Разумность эгоизма и бессмысленность жертвы




Помнится, сначала это удивляло, даже шокировало. Ведь мы с малолетства слышали, что быть эгоистом плохо, «я» – последняя буква алфавита. Да и на тех же уроках литературы нас учили, что главной отрицательной чертой героев двух произведений русской классики, которые мы разбирали чуть раньше – Онегина и Печорина – был как раз таки эгоизм. А здесь тот же эгоизм, но «разумный» и, значит, положительный. Конечно, не всем, но кому-то из школяров такой неожиданный поворот темы очень нравился, поскольку ложился на взрыхленную почву подростковой самости. И потом еще долго могли кипеть споры, кого считать эгоистом, кого – нет. Споры, которые к Чернышевскому уже никакого отношения не имели и велись по двум основным направлениям.

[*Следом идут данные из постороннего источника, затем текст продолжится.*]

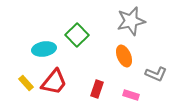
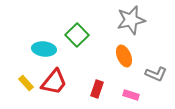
gray star: moved 1 px up
cyan ellipse: rotated 15 degrees clockwise
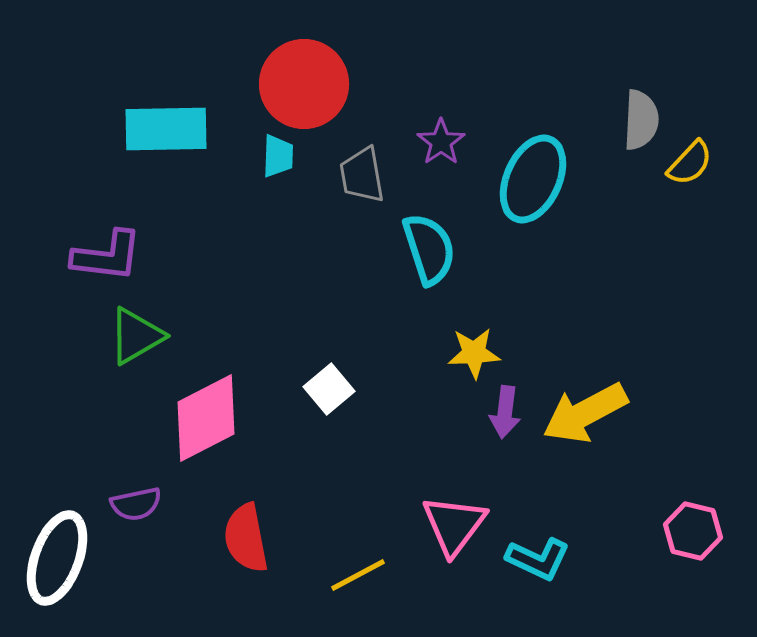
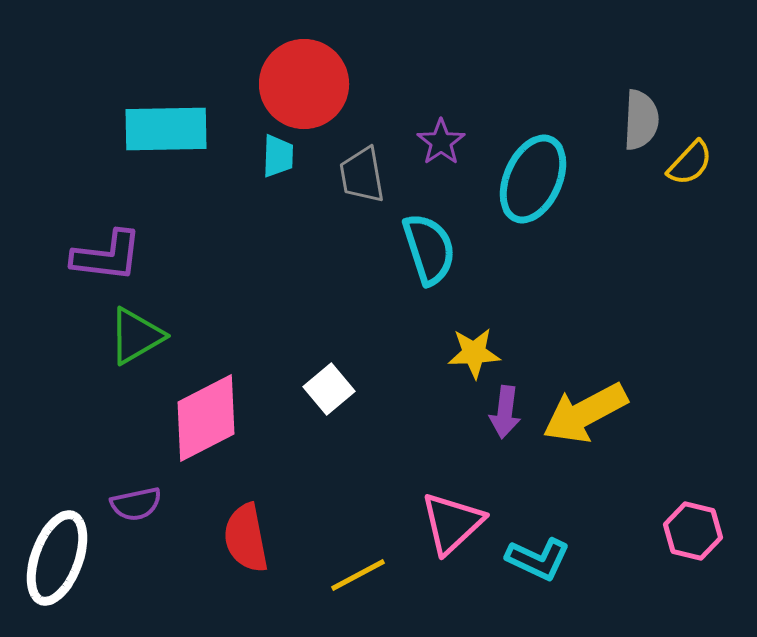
pink triangle: moved 2 px left, 2 px up; rotated 10 degrees clockwise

С одной стороны, оправдывались какие-то эгоистические поступки, а с другой, – в альтруизме старались усмотреть эгоистическую подоплеку и тем самым подверстать его под понятие «разумного эгоизма». Впрочем, через какое-то время страсти стихали, и эгоизм занимал свое привычное место (одно из первых) в иерархии человеческих пороков, которые в советскую эпоху чаще назывались «недостатками».

Но вот дожили мы до новой эпохи, «эпохи перемен», и тема эгоизма встала очень остро. С той только разницей, что его уже не пытались облагородить разумностью, а преподносили как норму, до которой традиционный «совок» просто еще не доразвился. Кто-то из наиболее образованных журналистов даже ссылался на христианские заповеди. Дескать, велят же возлюбить ближнего как самого себя; – значит, надо прежде всего возлюбить себя и потом уже говорить о ближних. А мы... Мы не то, что себя не любим... мы себя терпеть не можем! Как на личном уровне, так и на уровне государства. Сколько можно содержать слаборазвитые страны, когда самим есть нечего, продукты по талонам?! Все средства угрохали на военно-промышленный комплекс и «братскую помощь». Верхняя Вольта с ракетами...

Развивающимся странам помогать перестали, но тут же выяснилось, что это еще не значит заботиться о себе. Тогда пошла речь о союзных республиках. В Москве заговорили о Средней Азии, которая повисла на нас балластом. Что у них своего, кроме хлопка и дынь? Они же дикие, только и делают, что плодятся, ртов все больше и больше. А кормить их должен добрый дядя.

И другие края тоже оказались хороши… В Киеве, например, обвиняли москалей в том, что они съели всю украинскую колбасу и сало. А Грузия вдруг поверила, что заживет припеваючи, если отделится от «старшего брата» и будет единоличной хозяйкой своих курортов и виноградников...

Потом, когда распался Советский Союз, а ожидаемое благополучие в России так и не наступило, эгоистические мотивы зазвучали в адрес наших «дотационных» регионов. Параллельно радиослушателям и телезрителям советовали не лезть в политику, а заниматься своей семьей. Тогда все будет в порядке. Один из самых продвинутых журналистов так прямо и заявлял в то время по радио: «Поменьше интересуйтесь судьбами страны, варите лучше варенье. Я лично так и делаю». (При этом сам он был политизирован до крайности и варку варенья проповедовал тоже из политических соображений: чтобы «маленькие люди» не путались под ногами тех, кто осуществляет большие реформы.)

В результате же этих самых реформ заботу о семье оказалось, при всем желании, невозможно свести к варке варенья. Предприятия позакрывались, а на тех, которые еще еле-еле работали, по полгода не выплачивали зарплату. Зато в огромном количестве завезли в страну дешевый спирт «Руаяль», потом рекой полилось пиво… Так что проблема алкоголизма взрослых, имевшая место и при советской власти, теперь серьезно усугубилась. Возникли и новые проблемы: детский алкоголизм, наркомания и другие зависимости, подростковый разврат с его разнообразными последствиями...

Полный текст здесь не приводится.